How has winning impacted your career?

Winning the category felt fantastic and being given in-depth feedback from the judges spurred me on to continue my development with more confidence. I had only worked in the UK market and went on to manage my own teams and work internationally in global marketing. Shortly after the award, I was also asked to join the competition steering committee for PharmaTimes which I still really enjoy being part of today.

I am certain I will spend the rest of my career in pharma but more recently I have moved away from an in-house role and taken several freelance projects. I love the diversity and also now coach senior marketing professionals in the UK and US. My aspiration is to continue learning and share the knowledge.

What do you think are some of the biggest challenges and opportunities facing pharma marketers right now?

Successful marketers have always needed to think big and use the right data to make decisions, whilst taking their team on the journey with them – it’s never been for the faint-hearted! Now is there are many more stakeholders to consider, alongside a very complex external environment. Opportunities for marketers to develop themselves or the brand they work with are everywhere; I’ve yet to meet a marketer who has worked in every therapy area, at all stages of a brand life cycle and in every market!

Andrew Jackson,  commercial director of Lundbeck and New Marketer of the Year 2013

Why did you enter the competition? 

I wanted to test my skills against other industry peers and see how I stacked up.  The awards are renowned as being a challenge and I looked forward to stretching myself and getting some feedback from senior leaders in the industry.

How did you find the process? 

The process was as rigorous as I suspected, with time pressures and a complex challenge to get stuck into. Everyone was incredibly helpful and supportive and the camaraderie among entrants was excellent.

How has winning impacted your career? 

I went on to develop my marketing skills further and after a variety of sales and marketing roles I am now commercial director of Lundbeck.

What do you think are some of the biggest challenges and opportunities facing pharma marketers right now? 

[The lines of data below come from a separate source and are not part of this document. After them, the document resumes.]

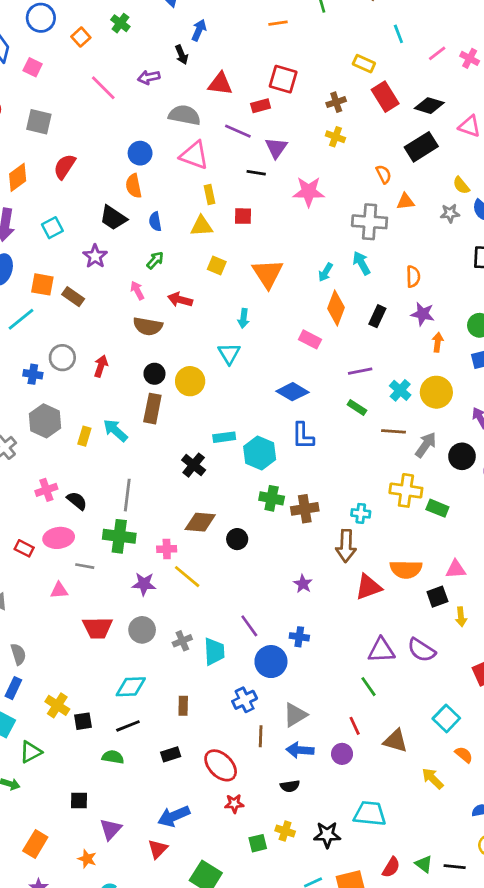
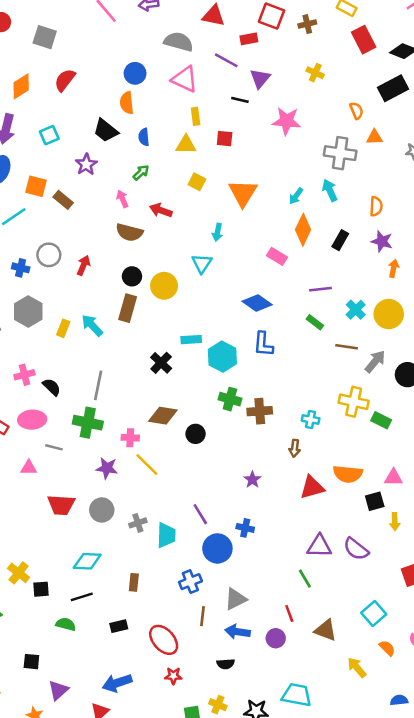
brown cross: (336, 102) -> (307, 24), moved
brown arrow: (346, 546) -> (295, 448), size x0.6

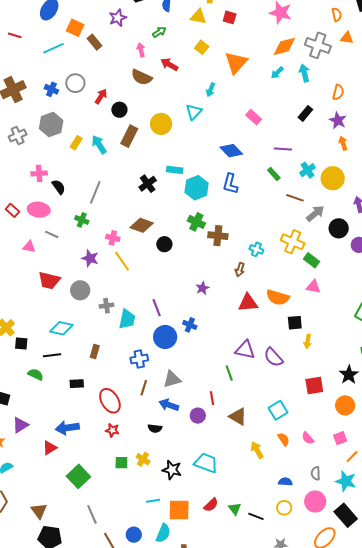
orange diamond: (303, 230) -> (284, 46), moved, turned 40
orange arrow: (394, 268) -> (343, 143), turned -40
black circle: (132, 276) -> (119, 110), moved
green cross: (88, 423) -> (82, 220), size x0.6
pink triangle: (393, 478) -> (313, 287), moved

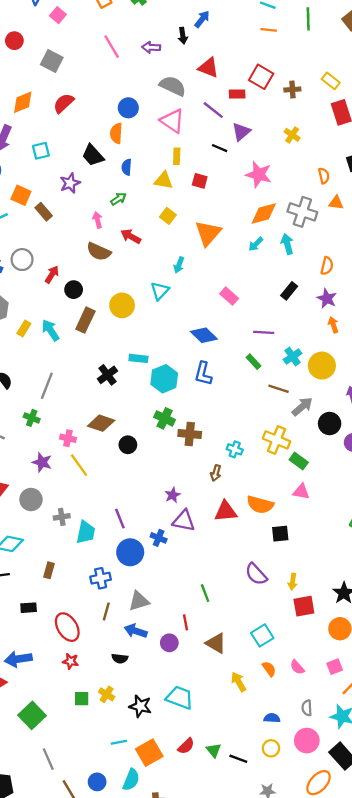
yellow arrow: (308, 341) -> (293, 582), moved
purple triangle: (245, 350) -> (184, 521), moved
orange square: (179, 510) -> (149, 753), turned -30

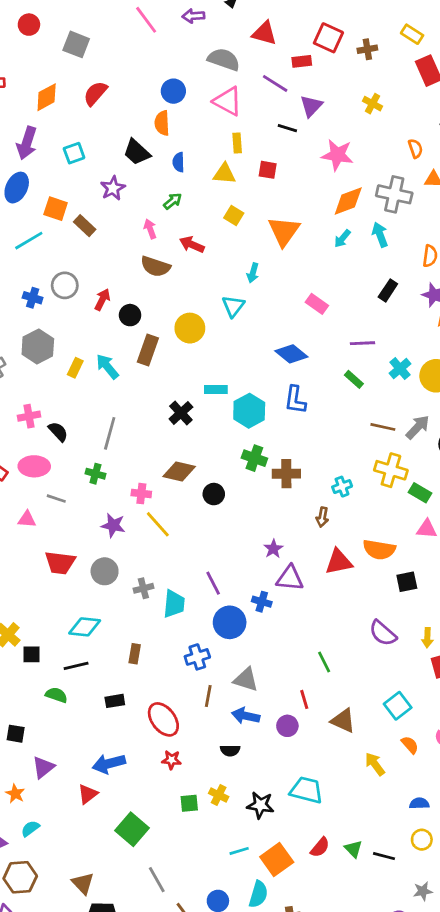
brown line: (279, 389) -> (383, 427), moved
cyan cross: (235, 449) -> (342, 487), turned -35
gray triangle: (139, 601) -> (246, 680), turned 40

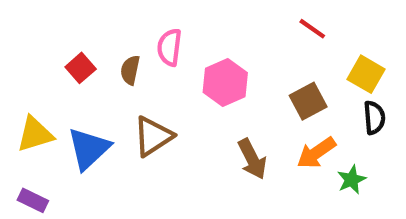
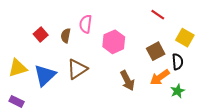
black semicircle: (374, 118) -> (178, 62), moved

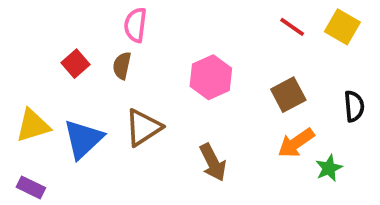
pink semicircle: (86, 24) -> (135, 25), moved
yellow square: (185, 38) -> (342, 27), moved
black semicircle: (178, 62) -> (354, 106), moved
brown arrow: (127, 81) -> (213, 162), moved

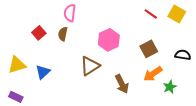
black semicircle: (354, 106) -> (183, 55), turned -77
brown triangle: (143, 127) -> (90, 66), moved
blue triangle: (83, 139) -> (43, 72), size x0.7
brown arrow: (213, 162) -> (122, 84), moved

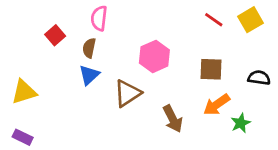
yellow square: (177, 14) -> (251, 20), turned 30
red square: (39, 33) -> (55, 35), moved
brown square: (149, 49) -> (211, 69), turned 30
blue triangle: (43, 72) -> (89, 75), moved

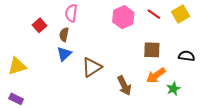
pink hexagon: (154, 56) -> (123, 17), moved

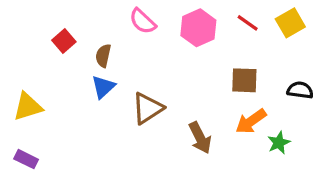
pink semicircle: (71, 13) -> (143, 21), moved, turned -54

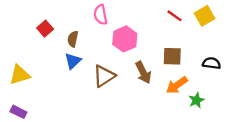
pink semicircle: (143, 21) -> (101, 15), turned 36
pink hexagon: (198, 28) -> (125, 39), moved
brown arrow: (200, 138) -> (143, 72), moved

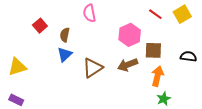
pink hexagon: (125, 39) -> (130, 35), moved
brown arrow: (143, 72) -> (128, 65), turned 96
orange arrow: (177, 85) -> (157, 76), turned 138
green star: (196, 100) -> (164, 99), moved

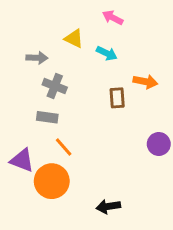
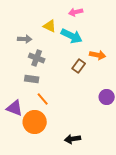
pink arrow: (113, 18) -> (76, 12), turned -40
cyan arrow: (107, 53) -> (72, 36), size x1.5
brown rectangle: (117, 98) -> (79, 66), turned 40

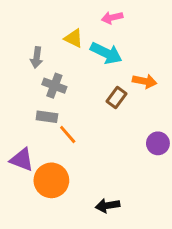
gray arrow: (25, 39) -> (37, 58), turned 96
orange line: (43, 99) -> (68, 134), moved

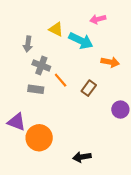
pink arrow: (112, 18) -> (98, 19), moved
brown rectangle: (117, 97) -> (89, 88), moved
orange line: (68, 134) -> (61, 80), moved

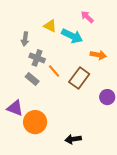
pink arrow: (98, 19) -> (87, 17), turned 56
brown rectangle: (89, 88) -> (79, 78), size x1.5
gray rectangle: (36, 89) -> (32, 79), turned 32

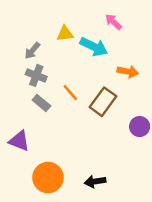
yellow triangle: (50, 26) -> (65, 34), turned -32
gray arrow: (25, 39) -> (32, 51), turned 32
gray cross: (37, 58) -> (36, 75), moved
orange circle: (35, 122) -> (48, 178), moved

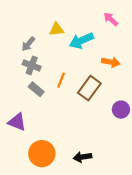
pink arrow: (113, 22) -> (111, 19), moved
cyan arrow: (94, 47) -> (81, 41), turned 130
orange line: (70, 92) -> (61, 80), turned 63

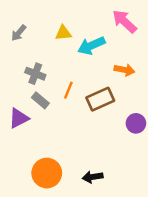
pink arrow: (111, 19) -> (124, 21), size x1.5
gray arrow: (28, 44) -> (19, 33), moved
brown rectangle: (89, 88) -> (100, 99), turned 30
purple triangle: (17, 122) -> (19, 118), moved, turned -48

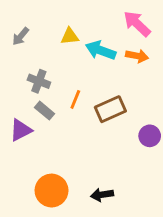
cyan arrow: (91, 46) -> (101, 50), turned 44
orange arrow: (124, 70) -> (137, 56), moved

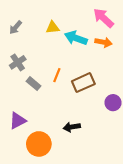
gray cross: (39, 81) -> (18, 62), moved, turned 35
purple triangle: (21, 130) -> (18, 121), moved
black arrow: (102, 195) -> (72, 127), moved

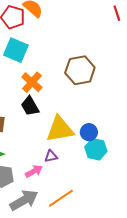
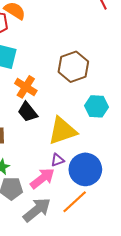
blue circle: (89, 132) -> (85, 169), moved, size x1.8
cyan hexagon: (96, 149) -> (97, 106), moved
pink arrow: (34, 171) -> (42, 178), size x1.4

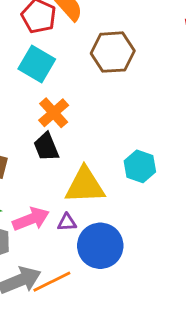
brown hexagon: (73, 67) -> (113, 52), moved
pink arrow: (42, 178) -> (31, 219), moved
orange line: (75, 202) -> (52, 282), moved

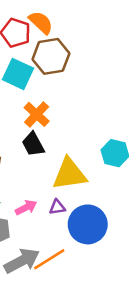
brown hexagon: (113, 52) -> (51, 56), moved
pink arrow: (31, 219) -> (26, 207), size x0.7

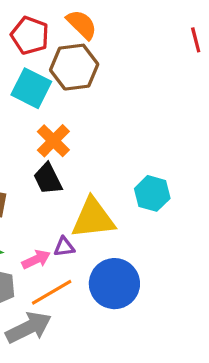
orange semicircle: (41, 22) -> (82, 24), moved
purple triangle: (57, 207) -> (64, 247), moved
orange line: (49, 259) -> (52, 292), moved

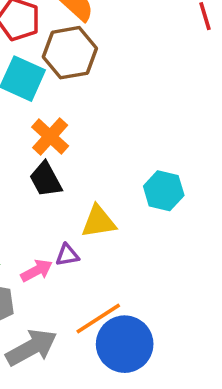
yellow triangle: (93, 218) -> (99, 222), size x0.7
blue circle: (114, 284) -> (125, 344), moved
orange line: (52, 292) -> (98, 318), moved

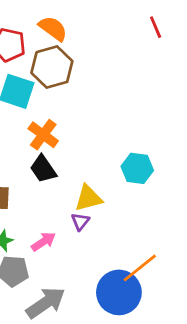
purple triangle: (67, 255) -> (80, 221), moved, turned -36
orange line: (98, 318) -> (140, 268), moved

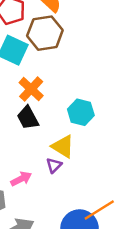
cyan hexagon: (137, 168) -> (81, 112), moved
yellow triangle: (88, 198) -> (63, 146), turned 40

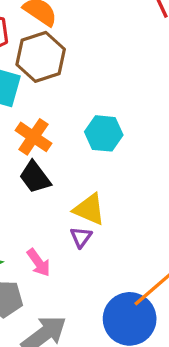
cyan hexagon: (81, 112) -> (104, 133), moved
pink arrow: (21, 179) -> (39, 263), turned 90

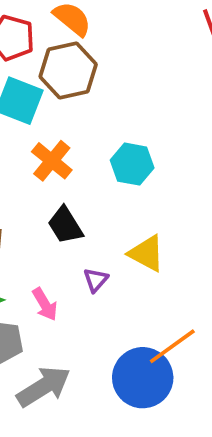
black trapezoid: (35, 177) -> (65, 225), moved
yellow triangle: (89, 209) -> (146, 253), moved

We work in an environment which is increasingly regulated, and our customers are under significant pressure both financially and with their time. Finding new ways to access decision makers and demonstrate real value for our medicines is crucial for today’s marketers. With the key difference being that many companies are now working on reduced budgets, innovation in this complex environment is key.

Priya Narayan, global heart failure franchise manager at Bayer, Senior UK Marketer of the Year 2014

Why did you enter the competition?

I entered as I thrive on challenge and also wanted to see how I fared against my peers. Plus my peers pushed me to enter!

How did you find the process?

Challenging and fun!

How has winning impacted your career?

It has given me confidence in my abilities especially when career hurdles have come my way.

What are your aspirations for the future?

To launch HF drugs globally. I have a personal passion for the disease area which when combined with my abilities seems like a good fit.

What do you think are some of the biggest challenges and opportunities facing pharma marketers right now?

I think there are significant opportunities (should pharma continue to invest in the UK market) - i.e. with more complex environments and rapidly progressing technology, marketing becomes all the more relevant. The challenges are that the UK in general may not be considered a haven for pharma marketing and sales which may result in global companies pulling away from UK markets - hence impacting jobs for UK marketers.